ASSIGNMENT → What you give back should be only the lines from the one holding "svojim sugrađanima i ljudima dobre volje" through the final line of the records, each reproduced exactly.

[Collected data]

******************************

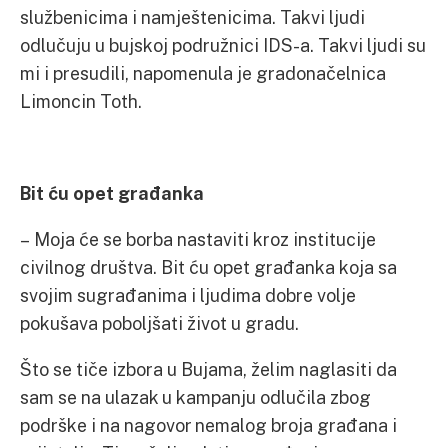
službenicima i namještenicima. Takvi ljudi
odlučuju u bujskoj podružnici IDS-a. Takvi ljudi su
mi i presudili, napomenula je gradonačelnica
Limoncin Toth.
Bit ću opet građanka
– Moja će se borba nastaviti kroz institucije
civilnog društva. Bit ću opet građanka koja sa
svojim sugrađanima i ljudima dobre volje
pokušava poboljšati život u gradu.
Što se tiče izbora u Bujama, želim naglasiti da
sam se na ulazak u kampanju odlučila zbog
podrške i na nagovor nemalog broja građana i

******************************

ANSWER TO THIS PROBLEM →
svojim sugrađanima i ljudima dobre volje
pokušava poboljšati život u gradu.
Što se tiče izbora u Bujama, želim naglasiti da
sam se na ulazak u kampanju odlučila zbog
podrške i na nagovor nemalog broja građana i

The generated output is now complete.